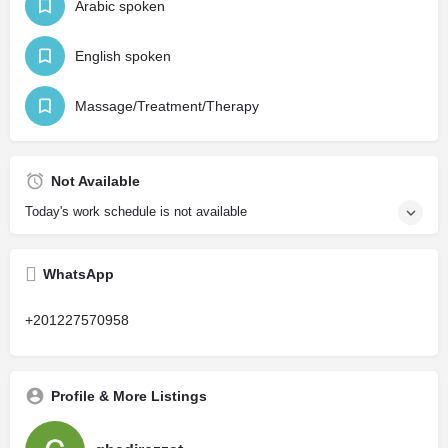
Arabic spoken
English spoken
Massage/Treatment/Therapy
Not Available
Today's work schedule is not available
WhatsApp
+201227570958
Profile & More Listings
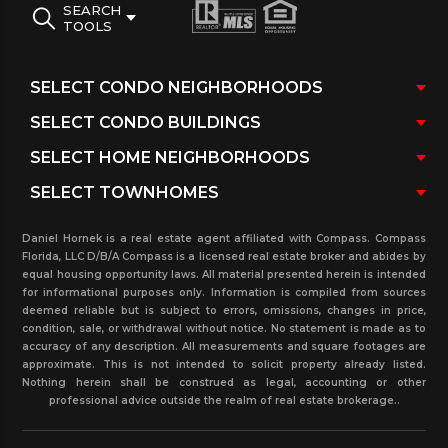
SEARCH
TOOLS
Daniel Hornek is a real estate agent affiliated with Compass. Compass
Florida, LLC D/B/A Compass is a licensed real estate broker and abides by
equal housing opportunity laws. All material presented herein is intended
for informational purposes only. Information is compiled from sources
deemed reliable but is subject to errors, omissions, changes in price,
condition, sale, or withdrawal without notice. No statement is made as to
accuracy of any description. All measurements and square footages are
approximate. This is not intended to solicit property already listed.
Nothing herein shall be construed as legal, accounting or other
professional advice outside the realm of real estate brokerage..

--

Once the pictures are set aside, write out the entries verbatim.

Arabic spoken
English spoken
Massage/Treatment/Therapy
Not Available
Today's work schedule is not available
WhatsApp
+201227570958
Profile & More Listings
SEARCH
TOOLS
Daniel Hornek is a real estate agent affiliated with Compass. Compass
Florida, LLC D/B/A Compass is a licensed real estate broker and abides by
equal housing opportunity laws. All material presented herein is intended
for informational purposes only. Information is compiled from sources
deemed reliable but is subject to errors, omissions, changes in price,
condition, sale, or withdrawal without notice. No statement is made as to
accuracy of any description. All measurements and square footages are
approximate. This is not intended to solicit property already listed.
Nothing herein shall be construed as legal, accounting or other
professional advice outside the realm of real estate brokerage..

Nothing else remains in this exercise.